┌─ Record extracts
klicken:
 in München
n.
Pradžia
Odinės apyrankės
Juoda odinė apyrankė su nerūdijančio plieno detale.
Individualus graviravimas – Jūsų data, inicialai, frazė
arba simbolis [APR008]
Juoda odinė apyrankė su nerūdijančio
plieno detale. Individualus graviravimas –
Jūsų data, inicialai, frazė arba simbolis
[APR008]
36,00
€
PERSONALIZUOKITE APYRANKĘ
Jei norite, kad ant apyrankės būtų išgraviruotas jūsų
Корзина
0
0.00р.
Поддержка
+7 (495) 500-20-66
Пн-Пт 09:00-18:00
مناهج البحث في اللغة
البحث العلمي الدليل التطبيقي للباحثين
└─
┌─ Record extracts
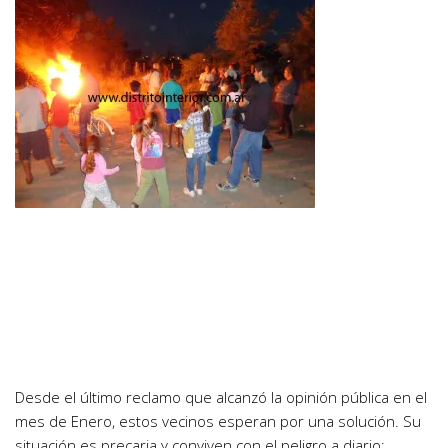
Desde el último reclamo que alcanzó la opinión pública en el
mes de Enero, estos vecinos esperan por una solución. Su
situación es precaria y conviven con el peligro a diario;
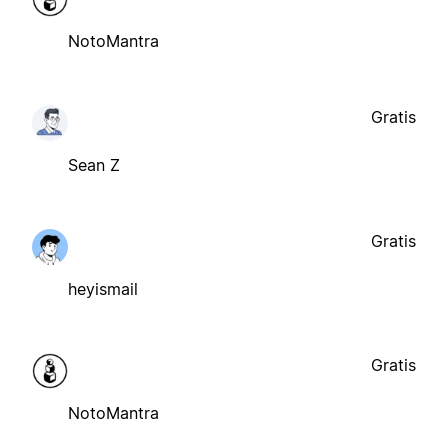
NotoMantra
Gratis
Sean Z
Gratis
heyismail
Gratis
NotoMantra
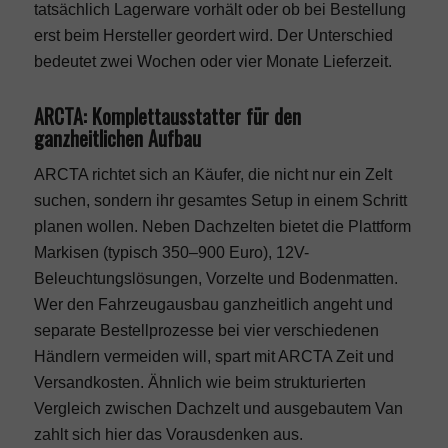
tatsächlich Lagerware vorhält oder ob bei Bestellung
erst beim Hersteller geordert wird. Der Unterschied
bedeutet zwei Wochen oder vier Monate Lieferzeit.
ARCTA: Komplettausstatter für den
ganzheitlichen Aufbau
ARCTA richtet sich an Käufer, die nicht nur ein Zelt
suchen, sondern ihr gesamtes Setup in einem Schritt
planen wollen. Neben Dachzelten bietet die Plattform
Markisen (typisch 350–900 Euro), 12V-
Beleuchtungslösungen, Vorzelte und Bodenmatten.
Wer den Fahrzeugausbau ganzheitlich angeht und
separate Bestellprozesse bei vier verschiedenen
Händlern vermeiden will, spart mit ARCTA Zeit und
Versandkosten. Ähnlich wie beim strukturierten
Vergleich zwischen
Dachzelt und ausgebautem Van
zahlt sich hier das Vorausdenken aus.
└─
**How to complete this task**
Filter the records, keeping only lines that contain "graviravimas", and show those lines.

**Result**
Individualus graviravimas – Jūsų data, inicialai, frazė
plieno detale. Individualus graviravimas –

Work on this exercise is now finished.